W Club Support of Assistant Coaches Elevates Blues Athletics
By Stacie Jones
Tommy Richards believes failure is key to success.
"It's about taking risks and getting out of your comfort zone," said Richards, Whitman assistant baseball coach. "I try to take that same approach with the team. I want to make sure we're challenging them to the point they're failing and getting out of their comfort zone."
Failure, Richards said, leads to continual growth and improvement, and the Whitman baseball team has made big improvements in recent years. Last spring, the Blues had their most successful season yet — winning their first Northwest Conference Tournament championship title and competing in their first NCAA Division III Baseball Tournament.
Baseball Head Coach Brian Kitamura '10 said the team's full-time assistant coaching staff has contributed greatly to the team's historic performance. Assistant coaches include Richards, who works with hitters and infielders, and Nolan Parks, who focuses on hitters and outfielders.
"It's vital for our program to have assistant coaches for many reasons, but the primary one being the relationships built with our student-athletes," Kitamura said. "Our players really benefit from working with our coaches on a daily basis in season, which allows us to truly help them develop to the best of their ability on and off the field."
In addition to providing skills development and player support, assistant coaches juggle many other responsibilities: they help recruit players, lead team strength training and conditioning, coordinate team travel and manage equipment. Assistants also act as a sounding board for head coaches and add a valuable voice to the team's overall coaching strategy.
"I view my role as a jack-of-all-trades," Richards said. "As assistant coaches, we have our hands in so many different parts of the program."
Richards, a former infielder for Washington State University and the Baltimore Orioles, joined the Whitman baseball coaching staff in 2016. His connection to the Blues traces back to serving as a bat boy when his older brother, Danny Richards '03, played for the team — a time when paid assistants weren't on the coaching roster.
"There's such a vast difference between the baseball program now and what it looked like when my brother was playing," Richards said. "Having more full-time assistant coaches today, you can just see things have really changed."

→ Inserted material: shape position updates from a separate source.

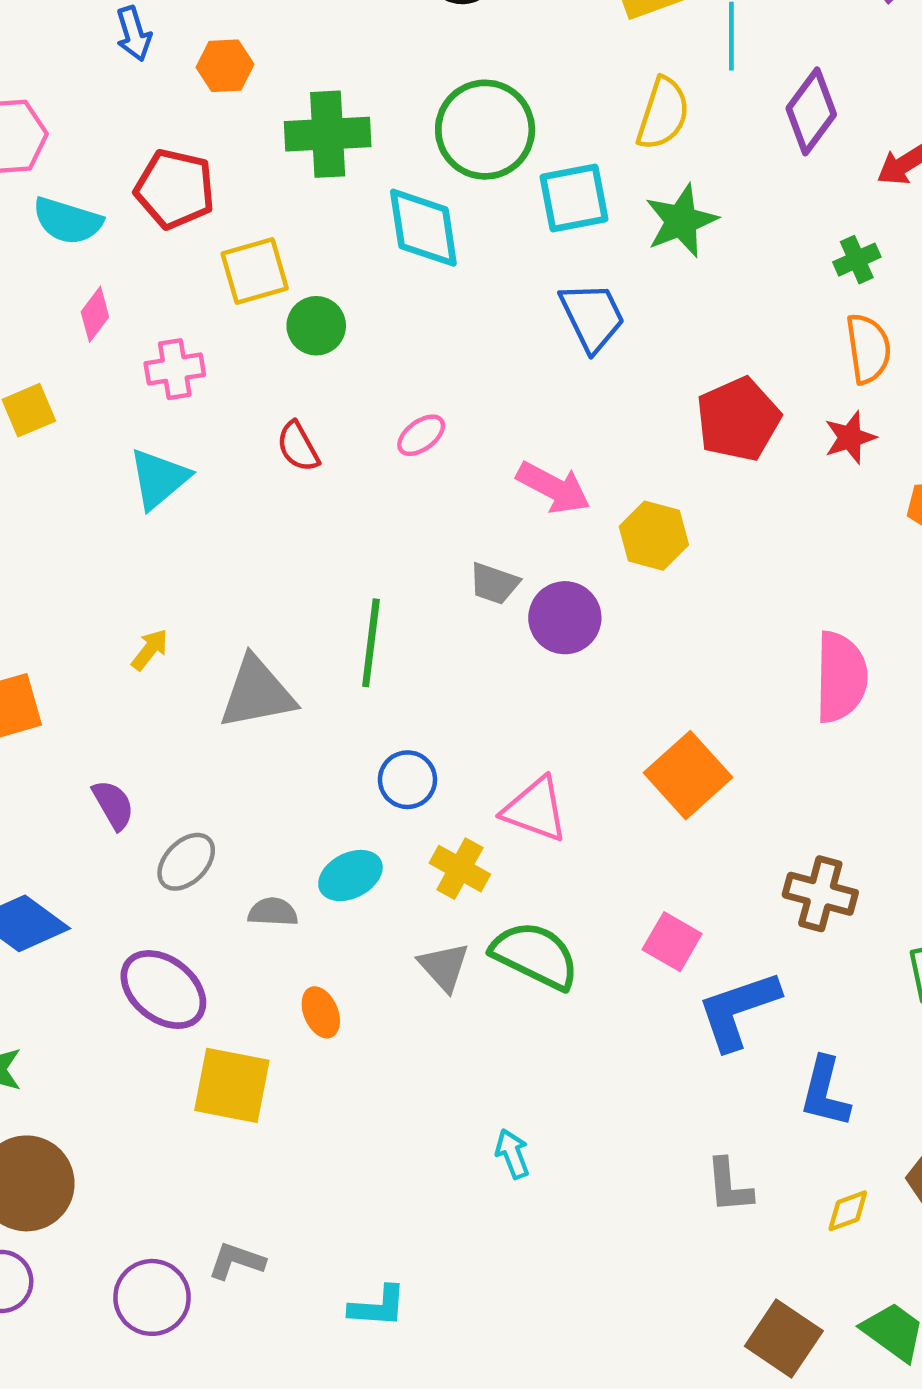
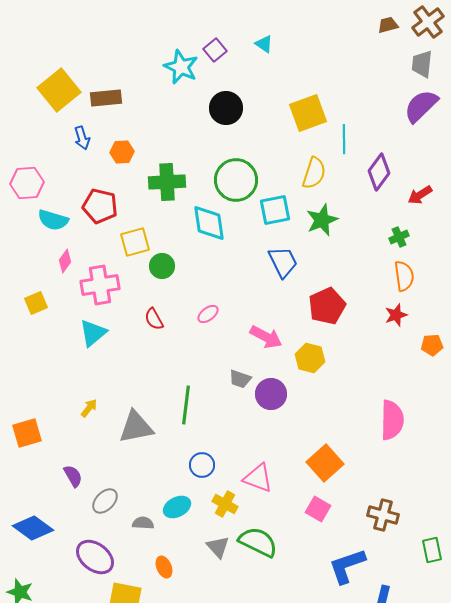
pink cross: (175, 369) -> (100, 285), size x1.5
red pentagon: (738, 419) -> (327, 306), moved
pink square: (672, 942) -> (318, 509), moved

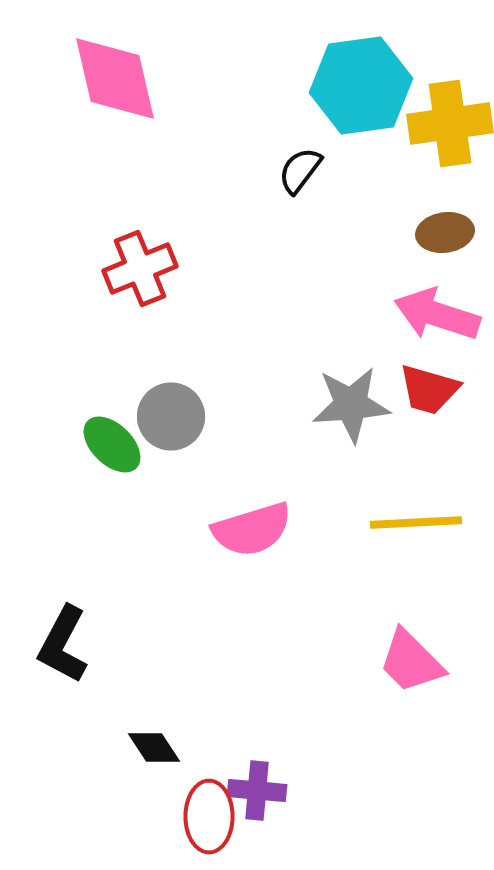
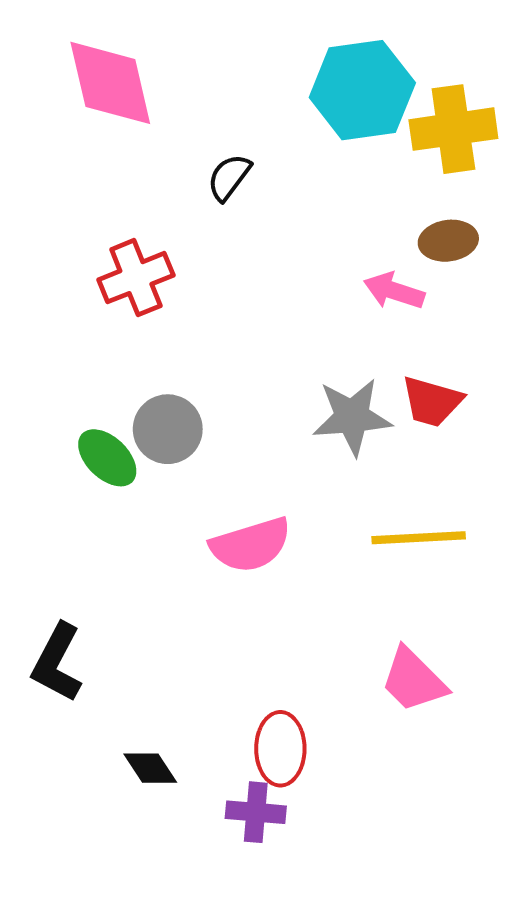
black semicircle: (300, 170) -> (229, 177), moved
pink arrow: (437, 314) -> (394, 291), moved, size x0.7
red ellipse: (209, 816) -> (280, 749), moved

Baseball is one of six sports that have assistant coaching positions funded in part by the W Club, a group of alumni, parents and Whitman supporters who raise funds for Whitman Athletics.
W Club President Lynn McKelvey '88, a Whitman Hall of Fame tennis player, said the assistant coaching initiative has had "an amazing impact for our teams."
"The whole point of anything that we do for the athletes is to improve the student-athlete experience," she said. "It isn't about winning - winning is a result of all the hard work and everything that they do. Our students are successful just because they are Whitman students and they work hard.
"We're trying to give them these opportunities to make the experience even better for them," McKelvey said. "They have that in the academic world, and we want to provide the athlete the same opportunity to have that raised, elevated experience in the athletic field as well."
Donor support of assistant coaches has made a tremendous difference for Whitman Athletics since as early as 2009, said Michelle Ferenz, women's basketball head coach and former interim athletic director, but there is still more work to be done.
"This initiative has made the most significant impact on Whitman Athletics than any other item in my 20 years here," Ferenz said. "But we need to continue to build it so that all of our programs can have the full-time assistants they need. We're getting there, but we're not there yet."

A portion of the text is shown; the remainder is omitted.